ISO 20022: AI for Structured Postal Data Transition
Summary
SWIFT is providing an open-source AI solution to help financial institutions transition from unstructured to structured postal data for ISO 20022 payment messages. This is a mandatory change required by November 2026 to avoid message rejection and ensure data integrity for AML efforts.
What changed
SWIFT has released an open-source AI solution to assist financial institutions in migrating from unstructured to structured postal data within ISO 20022 payment messages. This transition is mandatory by November 2026 for participants in ISO 20022 HVPS+ guidelines, requiring a shift from free-text address fields to the structured ISO 20022 CBPR+ format. Failure to comply may result in message rejection and potential regulatory penalties.
Financial institutions must update their systems and processes to capture, store, and transmit address data in the new structured format. This change is critical for ensuring data integrity, streamlining payment processing, and strengthening adherence to regulatory requirements, particularly anti-money laundering efforts.

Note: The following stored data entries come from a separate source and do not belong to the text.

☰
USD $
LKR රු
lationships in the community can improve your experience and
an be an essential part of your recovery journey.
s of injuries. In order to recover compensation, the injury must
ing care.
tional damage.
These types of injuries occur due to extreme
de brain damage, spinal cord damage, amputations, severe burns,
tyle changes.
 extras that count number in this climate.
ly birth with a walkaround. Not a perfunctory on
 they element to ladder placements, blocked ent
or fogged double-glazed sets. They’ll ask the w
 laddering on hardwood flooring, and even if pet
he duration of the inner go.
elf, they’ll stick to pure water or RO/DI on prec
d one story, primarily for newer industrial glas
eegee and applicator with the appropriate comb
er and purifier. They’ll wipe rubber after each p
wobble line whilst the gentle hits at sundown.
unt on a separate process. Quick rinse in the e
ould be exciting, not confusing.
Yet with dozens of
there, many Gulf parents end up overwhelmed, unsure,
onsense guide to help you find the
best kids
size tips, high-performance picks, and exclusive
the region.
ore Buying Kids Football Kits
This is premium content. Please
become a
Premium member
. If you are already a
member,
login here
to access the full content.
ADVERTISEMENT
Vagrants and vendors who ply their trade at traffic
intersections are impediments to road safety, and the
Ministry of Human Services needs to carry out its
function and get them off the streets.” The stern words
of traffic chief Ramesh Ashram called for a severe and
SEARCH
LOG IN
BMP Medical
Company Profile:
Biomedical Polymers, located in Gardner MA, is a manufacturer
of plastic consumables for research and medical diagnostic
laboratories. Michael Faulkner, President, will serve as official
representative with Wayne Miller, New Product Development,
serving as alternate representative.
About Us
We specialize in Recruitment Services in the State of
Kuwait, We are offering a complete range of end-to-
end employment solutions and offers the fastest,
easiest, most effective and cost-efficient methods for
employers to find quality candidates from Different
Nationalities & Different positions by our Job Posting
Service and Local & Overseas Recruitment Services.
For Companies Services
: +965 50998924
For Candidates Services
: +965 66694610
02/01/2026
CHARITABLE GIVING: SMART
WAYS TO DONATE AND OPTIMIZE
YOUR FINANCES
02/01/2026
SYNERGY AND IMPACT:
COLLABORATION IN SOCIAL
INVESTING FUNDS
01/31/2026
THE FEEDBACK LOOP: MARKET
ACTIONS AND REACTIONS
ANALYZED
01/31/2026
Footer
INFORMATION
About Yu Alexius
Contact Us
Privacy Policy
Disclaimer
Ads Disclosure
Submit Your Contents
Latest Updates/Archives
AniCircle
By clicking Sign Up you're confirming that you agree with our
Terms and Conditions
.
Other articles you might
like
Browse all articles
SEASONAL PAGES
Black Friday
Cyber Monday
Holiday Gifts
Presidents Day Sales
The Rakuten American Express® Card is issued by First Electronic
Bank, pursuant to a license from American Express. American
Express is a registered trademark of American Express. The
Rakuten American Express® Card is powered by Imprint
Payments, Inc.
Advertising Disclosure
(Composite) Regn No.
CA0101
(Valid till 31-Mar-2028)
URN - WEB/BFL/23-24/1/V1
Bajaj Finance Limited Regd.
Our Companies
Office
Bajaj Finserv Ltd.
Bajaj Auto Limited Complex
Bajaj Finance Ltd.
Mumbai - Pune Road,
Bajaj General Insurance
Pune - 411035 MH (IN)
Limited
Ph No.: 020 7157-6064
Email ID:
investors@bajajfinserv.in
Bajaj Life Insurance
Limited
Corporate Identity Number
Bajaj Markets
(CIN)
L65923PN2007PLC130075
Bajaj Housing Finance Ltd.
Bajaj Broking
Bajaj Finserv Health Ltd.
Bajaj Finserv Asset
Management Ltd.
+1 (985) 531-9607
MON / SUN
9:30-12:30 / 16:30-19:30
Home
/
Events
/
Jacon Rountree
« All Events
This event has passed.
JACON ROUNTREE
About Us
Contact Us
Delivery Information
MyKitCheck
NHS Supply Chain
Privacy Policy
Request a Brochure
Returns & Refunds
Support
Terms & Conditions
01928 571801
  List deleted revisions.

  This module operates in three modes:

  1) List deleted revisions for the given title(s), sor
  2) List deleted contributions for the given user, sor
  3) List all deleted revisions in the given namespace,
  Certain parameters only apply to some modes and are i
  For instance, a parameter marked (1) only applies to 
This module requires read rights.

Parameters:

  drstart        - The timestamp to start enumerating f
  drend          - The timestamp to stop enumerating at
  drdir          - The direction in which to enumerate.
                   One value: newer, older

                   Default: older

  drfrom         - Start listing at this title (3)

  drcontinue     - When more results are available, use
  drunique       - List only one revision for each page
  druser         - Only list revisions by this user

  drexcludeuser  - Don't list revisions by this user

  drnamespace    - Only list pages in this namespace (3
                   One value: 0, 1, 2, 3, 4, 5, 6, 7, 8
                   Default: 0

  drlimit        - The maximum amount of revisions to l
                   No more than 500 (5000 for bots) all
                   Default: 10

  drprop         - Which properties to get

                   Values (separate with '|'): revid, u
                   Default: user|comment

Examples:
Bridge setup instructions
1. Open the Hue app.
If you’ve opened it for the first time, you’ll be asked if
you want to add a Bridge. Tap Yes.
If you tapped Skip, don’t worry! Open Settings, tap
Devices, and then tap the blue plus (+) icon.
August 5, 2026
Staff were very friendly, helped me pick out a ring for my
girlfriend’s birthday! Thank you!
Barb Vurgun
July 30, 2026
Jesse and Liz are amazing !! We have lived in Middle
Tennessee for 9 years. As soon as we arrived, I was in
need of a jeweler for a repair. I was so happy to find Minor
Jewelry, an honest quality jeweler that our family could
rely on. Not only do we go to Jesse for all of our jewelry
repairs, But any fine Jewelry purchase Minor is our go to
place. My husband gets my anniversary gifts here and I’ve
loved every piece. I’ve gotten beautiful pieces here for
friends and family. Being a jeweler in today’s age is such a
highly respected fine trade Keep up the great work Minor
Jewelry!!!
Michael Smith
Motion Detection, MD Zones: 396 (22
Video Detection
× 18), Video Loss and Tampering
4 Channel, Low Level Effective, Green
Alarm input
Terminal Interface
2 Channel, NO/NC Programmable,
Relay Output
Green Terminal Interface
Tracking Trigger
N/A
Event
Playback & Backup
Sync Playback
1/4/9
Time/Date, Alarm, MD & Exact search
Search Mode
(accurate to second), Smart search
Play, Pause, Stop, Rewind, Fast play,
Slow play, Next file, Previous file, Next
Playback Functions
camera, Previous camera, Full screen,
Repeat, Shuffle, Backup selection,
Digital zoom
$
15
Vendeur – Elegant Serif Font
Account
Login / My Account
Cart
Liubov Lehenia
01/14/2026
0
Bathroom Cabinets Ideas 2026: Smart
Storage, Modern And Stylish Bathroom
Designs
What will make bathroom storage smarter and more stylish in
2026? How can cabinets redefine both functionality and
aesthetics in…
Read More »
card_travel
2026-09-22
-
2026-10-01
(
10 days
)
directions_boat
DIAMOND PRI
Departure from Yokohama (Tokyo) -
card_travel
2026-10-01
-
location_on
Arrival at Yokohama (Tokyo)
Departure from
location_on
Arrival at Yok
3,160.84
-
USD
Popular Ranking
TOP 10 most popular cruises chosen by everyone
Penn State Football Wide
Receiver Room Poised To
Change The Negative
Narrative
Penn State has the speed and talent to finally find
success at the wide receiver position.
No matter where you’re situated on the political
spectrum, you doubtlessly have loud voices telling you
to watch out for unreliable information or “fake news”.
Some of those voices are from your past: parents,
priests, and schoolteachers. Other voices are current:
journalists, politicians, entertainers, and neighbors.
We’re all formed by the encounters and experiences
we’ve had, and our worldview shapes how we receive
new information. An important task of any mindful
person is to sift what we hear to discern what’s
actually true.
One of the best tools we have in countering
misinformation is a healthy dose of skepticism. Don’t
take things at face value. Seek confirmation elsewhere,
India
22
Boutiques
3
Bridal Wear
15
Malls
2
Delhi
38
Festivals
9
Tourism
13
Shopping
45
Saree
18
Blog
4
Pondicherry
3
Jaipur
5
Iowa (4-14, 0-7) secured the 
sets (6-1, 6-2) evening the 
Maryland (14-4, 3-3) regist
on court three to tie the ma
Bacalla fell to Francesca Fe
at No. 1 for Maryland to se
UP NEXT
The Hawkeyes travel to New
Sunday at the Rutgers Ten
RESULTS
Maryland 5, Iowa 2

The AI solution aims to simplify this complex and resource-intensive transition, mitigating risks such as rejected payments and delays.
What to do next
- Review current systems for handling postal address data in payment messages.
- Implement changes to capture and transmit postal data in the structured ISO 20022 CBPR+ format.
- Utilize the provided AI solution to facilitate the data transition.
Penalties
Rejected messages and payment delays; potential regulatory penalties.
Source document (simplified)
Thousands of institutions are already reaping the benefits of migrating to ISO 20022. But some upcoming ISO 20022 deadlines require careful planning, including the move from unstructured to structured postal data. Here’s how we're helping financial institutions make this transition as smoothly as possible.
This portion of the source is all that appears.